== Your task ==
Determine how many lines of the listing below hold the string "align", then state that number alone.

== Input data ==
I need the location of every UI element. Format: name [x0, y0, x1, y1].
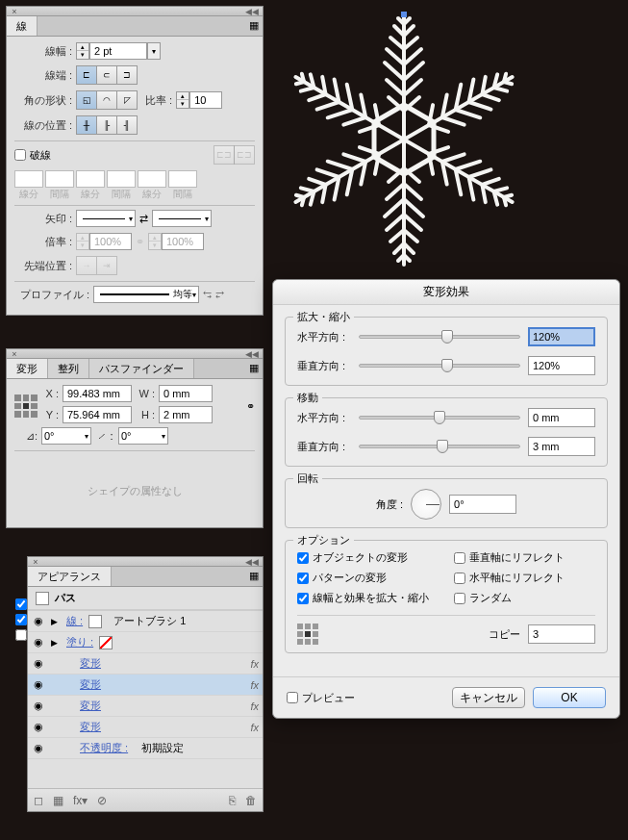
- tab-align[interactable]: 整列: [48, 359, 89, 378]
- stepper-down-icon[interactable]: ▾: [77, 51, 88, 59]
- corner-round-icon[interactable]: ◠: [96, 90, 117, 110]
- add-effect-icon[interactable]: fx▾: [73, 794, 88, 807]
- appearance-row-effect[interactable]: ◉ 変形 fx: [28, 653, 263, 675]
- flip-h-icon[interactable]: ⥃: [203, 289, 212, 301]
- opt-reflect-v[interactable]: 垂直軸にリフレクト: [454, 550, 595, 565]
- stepper-up-icon[interactable]: ▴: [77, 43, 88, 51]
- appearance-panel: × ◀◀ アピアランス ▦ パス ◉ ▶ 線 : アートブラシ 1 ◉ ▶ 塗り…: [27, 556, 264, 812]
- scale-h-slider[interactable]: [359, 335, 520, 339]
- corner-miter-icon[interactable]: ◱: [76, 90, 97, 110]
- ratio-field[interactable]: [189, 91, 222, 109]
- angle-field[interactable]: 0°▾: [41, 427, 91, 445]
- corner-bevel-icon[interactable]: ◸: [116, 90, 138, 110]
- weight-input[interactable]: ▴▾ ▾: [76, 42, 161, 60]
- tab-pathfinder[interactable]: パスファインダー: [89, 359, 194, 378]
- profile-dropdown[interactable]: 均等 ▾: [93, 286, 199, 303]
- tab-appearance[interactable]: アピアランス: [28, 567, 112, 586]
- visibility-icon[interactable]: ◉: [32, 700, 45, 712]
- new-stroke-icon[interactable]: ◻: [34, 794, 43, 807]
- scale-v-field[interactable]: [528, 356, 595, 375]
- visibility-icon[interactable]: ◉: [32, 636, 45, 649]
- appearance-row-fill[interactable]: ◉ ▶ 塗り :: [28, 632, 263, 653]
- opt-reflect-h[interactable]: 水平軸にリフレクト: [454, 571, 595, 585]
- stray-checkbox-3[interactable]: [15, 629, 27, 641]
- move-v-field[interactable]: [528, 437, 595, 456]
- svg-line-4: [404, 80, 421, 95]
- opt-transform-pattern[interactable]: パターンの変形: [297, 571, 439, 585]
- weight-field[interactable]: [89, 42, 147, 60]
- dashed-checkbox[interactable]: 破線: [14, 148, 51, 163]
- fill-swatch[interactable]: [99, 636, 113, 649]
- ok-button[interactable]: OK: [533, 687, 606, 708]
- panel-menu-icon[interactable]: ▦: [247, 361, 261, 374]
- opt-transform-object[interactable]: オブジェクトの変形: [297, 550, 439, 565]
- y-field[interactable]: [63, 406, 132, 423]
- scale-v-slider[interactable]: [359, 364, 520, 368]
- tab-stroke[interactable]: 線: [7, 16, 38, 36]
- panel-titlebar[interactable]: × ◀◀: [7, 349, 263, 359]
- panel-titlebar[interactable]: × ◀◀: [28, 557, 263, 567]
- x-field[interactable]: [63, 385, 132, 402]
- close-icon[interactable]: ×: [32, 558, 39, 566]
- panel-titlebar[interactable]: × ◀◀: [7, 7, 263, 16]
- align-center-icon[interactable]: ╫: [76, 115, 97, 135]
- h-field[interactable]: [159, 406, 213, 423]
- scale-h-field[interactable]: [528, 327, 595, 346]
- cap-round-icon[interactable]: ⊂: [96, 65, 117, 85]
- w-field[interactable]: [159, 385, 213, 402]
- duplicate-icon[interactable]: ⎘: [229, 794, 236, 807]
- tab-transform[interactable]: 変形: [7, 359, 48, 378]
- clear-icon[interactable]: ⊘: [97, 794, 107, 807]
- trash-icon[interactable]: 🗑: [245, 794, 257, 807]
- appearance-row-effect[interactable]: ◉ 変形 fx: [28, 696, 263, 717]
- cap-butt-icon[interactable]: ⊏: [76, 65, 97, 85]
- cancel-button[interactable]: キャンセル: [452, 687, 525, 708]
- appearance-row-opacity[interactable]: ◉ 不透明度 : 初期設定: [28, 738, 263, 759]
- stray-checkbox-1[interactable]: [15, 598, 27, 610]
- appearance-row-effect[interactable]: ◉ 変形 fx: [28, 717, 263, 738]
- flip-v-icon[interactable]: ⥂: [215, 289, 224, 301]
- arrow-end-dropdown[interactable]: ▾: [152, 210, 212, 227]
- preview-checkbox[interactable]: プレビュー: [287, 691, 355, 705]
- constrain-icon[interactable]: ⚭: [246, 400, 255, 413]
- arrow-start-dropdown[interactable]: ▾: [76, 210, 136, 227]
- angle-dial[interactable]: [411, 489, 441, 520]
- panel-menu-icon[interactable]: ▦: [247, 18, 261, 32]
- visibility-icon[interactable]: ◉: [32, 678, 45, 691]
- close-icon[interactable]: ×: [11, 8, 18, 15]
- visibility-icon[interactable]: ◉: [32, 615, 45, 627]
- visibility-icon[interactable]: ◉: [32, 657, 45, 670]
- visibility-icon[interactable]: ◉: [32, 721, 45, 733]
- ratio-input[interactable]: ▴▾: [176, 91, 222, 109]
- move-v-slider[interactable]: [359, 445, 520, 448]
- stroke-swatch[interactable]: [88, 615, 102, 628]
- dropdown-arrow-icon[interactable]: ▾: [147, 42, 161, 60]
- expand-icon[interactable]: ▶: [51, 617, 61, 626]
- swap-icon[interactable]: ⇄: [139, 213, 148, 225]
- shear-field[interactable]: 0°▾: [118, 427, 168, 445]
- copy-field[interactable]: [528, 624, 595, 644]
- appearance-row-stroke[interactable]: ◉ ▶ 線 : アートブラシ 1: [28, 611, 263, 632]
- weight-label: 線幅 :: [14, 44, 72, 59]
- align-inside-icon[interactable]: ╟: [96, 115, 117, 135]
- close-icon[interactable]: ×: [11, 350, 18, 358]
- stray-checkbox-2[interactable]: [15, 614, 27, 625]
- align-outside-icon[interactable]: ╢: [116, 115, 138, 135]
- move-h-slider[interactable]: [359, 416, 520, 420]
- collapse-icon[interactable]: ◀◀: [245, 7, 259, 16]
- path-title: パス: [28, 587, 263, 610]
- move-h-field[interactable]: [528, 408, 595, 427]
- panel-menu-icon[interactable]: ▦: [247, 569, 261, 582]
- collapse-icon[interactable]: ◀◀: [245, 557, 259, 567]
- opt-random[interactable]: ランダム: [454, 591, 595, 605]
- collapse-icon[interactable]: ◀◀: [245, 349, 259, 359]
- angle-field[interactable]: [449, 495, 516, 514]
- new-fill-icon[interactable]: ▦: [53, 794, 63, 807]
- cap-square-icon[interactable]: ⊐: [116, 65, 138, 85]
- reference-point-icon[interactable]: [297, 624, 318, 645]
- reference-point-icon[interactable]: [14, 395, 38, 418]
- opt-scale-stroke[interactable]: 線幅と効果を拡大・縮小: [297, 591, 439, 605]
- visibility-icon[interactable]: ◉: [32, 742, 45, 754]
- appearance-row-effect[interactable]: ◉ 変形 fx: [28, 675, 263, 696]
- expand-icon[interactable]: ▶: [51, 638, 61, 648]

== Response to the exercise ==
4